Yes, you were right, max file size was 20kb, i have updated that to 200kb which should be ok i think.

Cedar, you don't like this board?


----------



## Ad1 (Jan 22, 2005)

So cedar you think plants should be topped once or twice? or were the plants that gave more of bud just stronger? 

As for the new forum, its good that you can post more than one pic in each post.


----------



## Weeddog (Jan 24, 2005)

looks like if you top twice, that would bring the largest yield.  i toped one twice and grew it out to harvest 10 oz off that plant.

nice posting your results like that.  i can clearly see that i want to start topping mine twice.   

great harvest cedar,  and its white widow too.  i know your lovin that.


----------



## CedarTree (Jan 25, 2005)

oh yea.... this stuff was loaded with crystals and had a really good fast high and every time I packed myself another bowl i got even higher.....  

I havent made up my mind yet about the layout of the threads but I think ill explore more about it before i really make a decision(I havent explored the possibilites). im upset about that i lost my really good rating in the previous one(mana) and now it says im a junor member  (Im a fricken pro!).I havent had any problems yet with leaving a thread. im posting a picture to test the new size limit.... 

Take note : the plant that is in front was topped 2 times (3 stalk) wile the one behind was topped 1 time 2 stalk, the buds where so heavy that all i had to is bend the bitches over a little bit with my finger tips very carefully and minimal......and the colas turned into pinecones that where very wide because it flowered sideways  there was a bunch more pinecones that didnt make it into the picture because they where hanging to the floor those weighed 6 grams each dried  

I found that topping at least one time is defentily a must for water bucket growers.

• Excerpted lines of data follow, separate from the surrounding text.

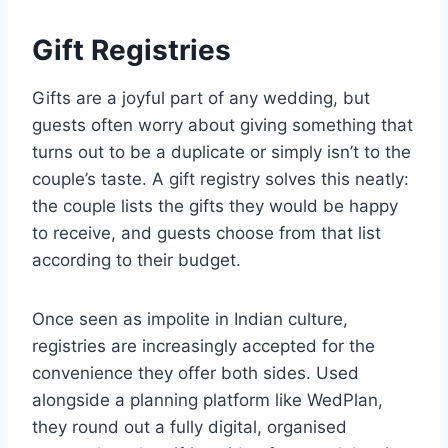
Gift Registries
Gifts are a joyful part of any wedding, but
guests often worry about giving something that
turns out to be a duplicate or simply isn’t to the
couple’s taste. A gift registry solves this neatly:
the couple lists the gifts they would be happy
to receive, and guests choose from that list
according to their budget.
Once seen as impolite in Indian culture,
registries are increasingly accepted for the
convenience they offer both sides. Used
alongside a planning platform like WedPlan,
they round out a fully digital, organised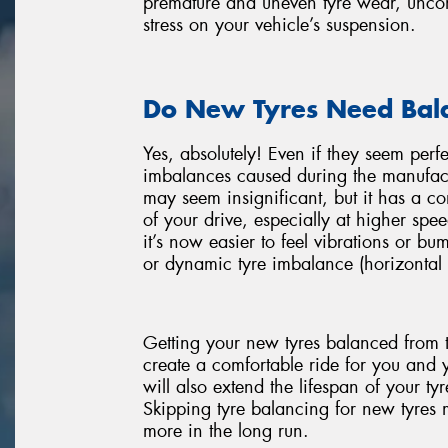
premature and uneven tyre wear, uncomf
stress on your vehicle’s suspension.
Do New Tyres Need Bal
Yes, absolutely! Even if they seem perf
imbalances caused during the manufact
may seem insignificant, but it has a 
of your drive, especially at higher spee
it’s now easier to feel vibrations or bu
or dynamic tyre imbalance (horizontal 
Getting your new tyres balanced from t
create a comfortable ride for you and 
will also extend the lifespan of your t
Skipping tyre balancing for new tyres mi
more in the long run.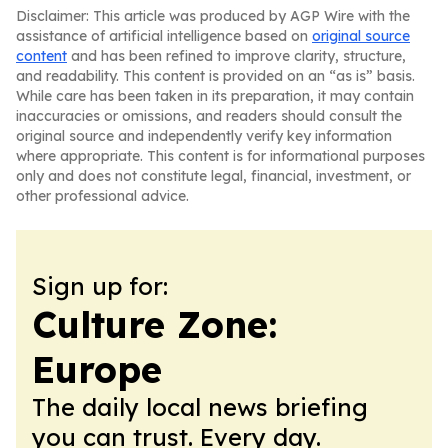
Disclaimer: This article was produced by AGP Wire with the
assistance of artificial intelligence based on
original source
content
and has been refined to improve clarity, structure,
and readability. This content is provided on an “as is” basis.
While care has been taken in its preparation, it may contain
inaccuracies or omissions, and readers should consult the
original source and independently verify key information
where appropriate. This content is for informational purposes
only and does not constitute legal, financial, investment, or
other professional advice.
Sign up for:
Culture Zone:
Europe
The daily local news briefing
you can trust. Every day.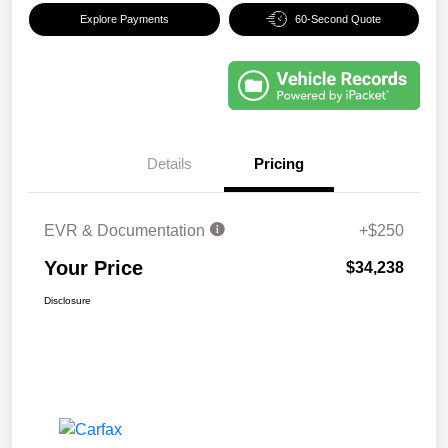
Explore Payments
60-Second Quote
Details
Pricing
EVR & Documentation
+$250
Your Price
$34,238
Disclosure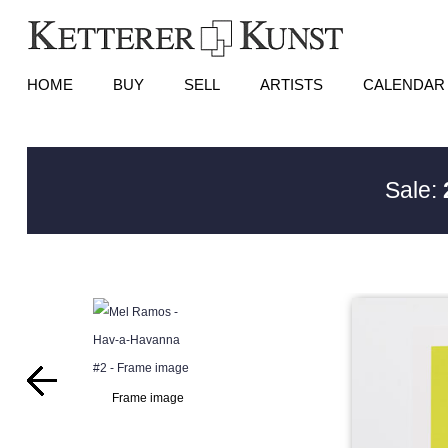
HOME
BUY
SELL
ARTISTS
CALENDAR
Sale:
Frame image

I dont recomend that soil growers to do this unless they have had a control biased on a few other "experements" topping is 2 times is optional. the thing is that every time you top the stem dubbles, I have a current set up now with master kush and i toped it 2 times.... not 3. that is you top only one after the stalk split in 2 to get 3 stalks. 4 stalks from topping 3 times creates too many smaller branches that block the light from reaching the center of the plant where the biggest buds may develop. I do train my plants like a bonsai and make the bud grow up from side brantches. thus promoting 80% more light to the lower center of the plant. 

i started a chronic bonsai a month ago and its doing very well..... i have it flowering at 7 inches high now but the plant is 8 inches long... i will post a picture when it is fully budded and manicured.   its sort of an top secret devlopment im trying to figure out. 

I want my avatar back!! it wont let me have one!!


----------



## MarPassion (Jan 25, 2005)

I have added some avatars.


----------



## Ad1 (Jan 25, 2005)

So when is the best time to top?

My plants are not very tall, but have started to grow new sprouts. Should I top once during vegetative and again after going 12/12?


----------



## MarPassion (Jan 26, 2005)

It's better to cut of all the low branches until you have left about 4 - 5 branches in total. It also depends a little how many plants you have in the space but by cutting off your lower branches you want have those small buds in the end and all the energy goes to the top buds which in turn will turn out bigger. 

This works great every time I have done it and it saves you a lot of work in the end when curing them.

I won't top the plants really, because it will take them longer to grow. Every time you top it will have to start growing from the beginning. 

I know you get some more buds but it really isn't producing more buds for you.


----------



## CedarTree (Feb 16, 2005)

when I top my plants it must be done right after the 2nd node appears on an seedling..... that way the brantches that duble out of that one node will become 2 thick trunks, not before  (will make the base trunk to short thus no space to use an training method and no buds will be made in the center) not after node # 2 because it will make the trunk way to thin and it will topple over when the buds at the top get fat and heavy. mainly you want to keep the seedlings short as posible using an MH bulb(optional but proven for right after germanation)


----------



## gqone333 (Mar 8, 2006)

awsome plants dude,keep us posted


----------



## ftw2012 (Mar 8, 2006)

i bet its all smoked by now...lol


----------



## Weeddog (Mar 8, 2006)

ftw2012 said:
			
		

> i bet its all smoked by now...lol


I'll bet your right...


----------